I know you are on the edge of your seats waiting for part 2. Here are the other five ‘greatest novels’, following on from the previous post. I’ve already apologised for the thoroughly misleading title.
Marilynne Robinson, Gilead.
Kazuo Ishiguro, Never Let Me Go.
E. M. Forster, Howards End.
Michael D. O’Brien, Father Elijah.
Flannery O’Connor, Everything That Rises Must Converge.






Nope, not one of my top 3 are in there!
Like Mags, I am afraid none of my favourites are there either. Having said that, Father Stephen, you have served yet again to broaden my hoarizons through your blog by whetting ny appetite for one or two of the books you mention!
[WARNING: PLOT SPOILERS. (SW)]
(ChooChoo is my blogging name, but we have in fact met- you were phding and I was undergraduating, though I’d forgive you for not remembering me. Oops, that sounds scary. Zubin’s the name, and overly elaborate ways of introducing myself’s the game. Btw, moved over to your blog from a link at the Guardian Belief site).
Anyhow, wonderful list. But want to share something about Gilead (aside from the fact that all three of her novels are sublime – and, perhaps, Housekeeping is her finest) a novel I adore and have read through three times.
The reviews do justice to Robinson’s craft. And like the reviewers, I grew to love the Rev. John Ames. But upon rereading, I’ve come to see Ames very differently. Perhaps like Robinson, I still love him. But Gilead is not a straightforward novel about luminous moral goodness, but about a profound moral failure, a failure which Ames himself comes to see through a glass darkly.
I completely missed this the first time round. And I wonder whether I’ll be able to explain briefly. And don’t have Gilead on me. So probably not. But here goes.
It gravitates, I think, around historical memory and historical forgetting. As a town, Gilead was bound up with the abolitionist movement (an aspect of Mid-Western history Robinson is very interested in and feels has been ‘forgotten’). Ames’ grandfather – that strange man – was famous for it. (When Jack tells of meeting his belle’s father, even he had heard of ‘the’ Ames).
There are beautifully written passages throughout Gilead and in some of them, Ames reflects upon his role as prophet (he refers to the etymological connection through the French ‘predicateur’ at one point). There are subtle hints that he feels he has not quite been the prophet he has been called to be. (C.f. his memory of a sermon he did not deliver during the First World War).
There are also plentiful hints – almost despite Ames – of Gilead’s abolitionist history, of the way Ames and Boughton have not really been interested in the question. (Can’t remember if it’s in Gilead or Home, but Jack and his father briefly discuss a real lynching case. Again, first time round, it all seems very gentle and about the poignant sadness of thwarted reconciliation.
Both elements become accentuated upon rereading because we read them ‘through’ Ames fateful conversation with Jack towards the end. And if you look carefully, in that conversation – and in the remainder of the novel – Ames comes to call into question whether he has truly been a prophet.

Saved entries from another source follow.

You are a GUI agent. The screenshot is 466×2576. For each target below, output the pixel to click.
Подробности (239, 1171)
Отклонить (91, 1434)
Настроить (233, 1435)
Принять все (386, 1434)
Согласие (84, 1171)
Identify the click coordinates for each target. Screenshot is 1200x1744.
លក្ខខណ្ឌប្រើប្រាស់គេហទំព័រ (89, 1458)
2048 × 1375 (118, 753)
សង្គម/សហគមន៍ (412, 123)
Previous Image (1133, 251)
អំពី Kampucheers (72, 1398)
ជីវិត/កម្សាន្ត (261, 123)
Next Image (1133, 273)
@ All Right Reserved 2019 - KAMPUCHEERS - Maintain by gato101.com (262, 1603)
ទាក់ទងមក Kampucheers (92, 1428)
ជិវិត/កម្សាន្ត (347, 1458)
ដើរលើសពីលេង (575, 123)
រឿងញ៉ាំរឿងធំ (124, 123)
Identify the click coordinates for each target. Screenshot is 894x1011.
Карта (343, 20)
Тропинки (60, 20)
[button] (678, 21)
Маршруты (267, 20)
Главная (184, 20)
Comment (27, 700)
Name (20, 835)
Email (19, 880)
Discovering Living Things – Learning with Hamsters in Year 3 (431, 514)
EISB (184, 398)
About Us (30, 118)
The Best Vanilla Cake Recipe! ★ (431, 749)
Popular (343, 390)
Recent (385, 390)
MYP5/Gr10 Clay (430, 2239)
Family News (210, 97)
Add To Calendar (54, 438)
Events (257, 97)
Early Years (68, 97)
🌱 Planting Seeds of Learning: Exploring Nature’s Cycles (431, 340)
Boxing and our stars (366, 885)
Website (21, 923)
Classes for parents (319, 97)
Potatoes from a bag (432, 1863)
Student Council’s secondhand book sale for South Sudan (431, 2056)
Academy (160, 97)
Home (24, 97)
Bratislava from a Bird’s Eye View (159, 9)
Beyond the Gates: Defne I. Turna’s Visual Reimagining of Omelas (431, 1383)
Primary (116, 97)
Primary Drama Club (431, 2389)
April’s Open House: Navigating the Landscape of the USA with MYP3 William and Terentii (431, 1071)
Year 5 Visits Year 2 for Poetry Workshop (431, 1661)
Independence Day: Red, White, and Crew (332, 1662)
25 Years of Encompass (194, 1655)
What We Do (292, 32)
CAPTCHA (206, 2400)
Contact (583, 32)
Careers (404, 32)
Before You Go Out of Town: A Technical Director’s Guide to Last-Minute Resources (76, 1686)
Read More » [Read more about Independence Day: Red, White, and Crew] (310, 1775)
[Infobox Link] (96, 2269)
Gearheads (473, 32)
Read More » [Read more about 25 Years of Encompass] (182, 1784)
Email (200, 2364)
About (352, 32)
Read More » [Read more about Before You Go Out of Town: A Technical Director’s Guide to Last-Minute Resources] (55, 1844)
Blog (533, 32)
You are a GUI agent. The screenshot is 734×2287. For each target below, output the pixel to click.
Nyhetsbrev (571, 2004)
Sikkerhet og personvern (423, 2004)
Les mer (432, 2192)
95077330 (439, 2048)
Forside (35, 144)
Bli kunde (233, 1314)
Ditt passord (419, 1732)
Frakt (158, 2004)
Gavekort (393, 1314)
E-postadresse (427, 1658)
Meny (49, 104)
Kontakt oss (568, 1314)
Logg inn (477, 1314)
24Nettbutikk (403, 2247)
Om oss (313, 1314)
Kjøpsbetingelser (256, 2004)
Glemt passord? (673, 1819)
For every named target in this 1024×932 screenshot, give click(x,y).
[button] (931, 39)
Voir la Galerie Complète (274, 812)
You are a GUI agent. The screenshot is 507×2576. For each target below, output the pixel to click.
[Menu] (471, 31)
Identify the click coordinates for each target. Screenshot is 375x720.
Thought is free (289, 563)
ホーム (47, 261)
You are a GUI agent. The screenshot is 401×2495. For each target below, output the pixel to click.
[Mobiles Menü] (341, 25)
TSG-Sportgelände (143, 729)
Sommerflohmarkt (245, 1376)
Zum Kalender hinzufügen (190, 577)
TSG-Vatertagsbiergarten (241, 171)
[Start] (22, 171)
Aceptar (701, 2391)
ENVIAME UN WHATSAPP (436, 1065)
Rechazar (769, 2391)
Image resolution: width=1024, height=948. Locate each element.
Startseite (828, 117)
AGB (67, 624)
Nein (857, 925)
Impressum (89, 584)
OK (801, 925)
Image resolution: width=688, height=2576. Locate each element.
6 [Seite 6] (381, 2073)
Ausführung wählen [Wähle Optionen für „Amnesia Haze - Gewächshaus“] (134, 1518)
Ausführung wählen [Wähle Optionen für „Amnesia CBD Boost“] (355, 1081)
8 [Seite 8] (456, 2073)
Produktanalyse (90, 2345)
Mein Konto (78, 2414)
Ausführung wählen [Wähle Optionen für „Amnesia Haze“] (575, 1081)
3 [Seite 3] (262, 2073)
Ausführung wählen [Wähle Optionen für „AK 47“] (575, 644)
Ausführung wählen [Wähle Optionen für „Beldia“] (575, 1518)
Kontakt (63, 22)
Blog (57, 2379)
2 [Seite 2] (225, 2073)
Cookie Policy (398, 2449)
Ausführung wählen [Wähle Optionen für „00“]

Two examples. One is the brilliantly laconic conversation itself. Jack asks whether his wife and boy will be welcomed in the town. Ames really just fudges the question, and it’s like a stab to the heart when Jack points out that the ‘Negro church’ was firebombed. Ames realises that the town – and its preacher – have forgotten their history. Gilead, once a safe haven for runaway slaves, is now a white town.
Think about how deep a failure this is. Ames loves Jack – and Jack is cast as the Prodigal Son. He aches for reconciliation with this sad, flawed, loved, but also brave man. And at the moment where Jack seeks sanctuary, Ames comes to realise that Gilead cannot offer it – and that, in some sense, this is his failure. There is a passage not long after about Gilead being a pit of hell (or something like that). One of Robinson’s marks as a novelist is to show us this, very subtly, through Ames.
Ames has failed to be a prophet, he has been blind – and even remains half-blind – to just how profoundly he has failed. This may sound fanciful – but reread the novel with a conscious awareness of the racial question and it reads very differently. (Had a mini-argument about this once with someone who took me to task for judging racial sensibilities by current yardsticks. Basically, ‘you’re being PC’. Absolutely not – I mean look at the racial question and think about how Ames is a failure on his own terms).
It’s good to hear from you after all these years Zubin. I remember you well. The hair! And I think we bumped into each other after Uni too but I can’t remember where.
I like the thoughts about Gilead. I’m sure you are right; I’m almost ready to read the novel again after about a year. I haven’t read Housekeeping, but I have it on my shelf for later.
(The hair’s even worse now. And not just on top of my head. Sort of ‘mourning dress’, a look for the final weeks of writing up thesis – which is what I should be doing as I type this…)
Very interested to hear your thoughts on Flannery O’Connor (at some point in the future). And very much enjoyed reading through your blog today.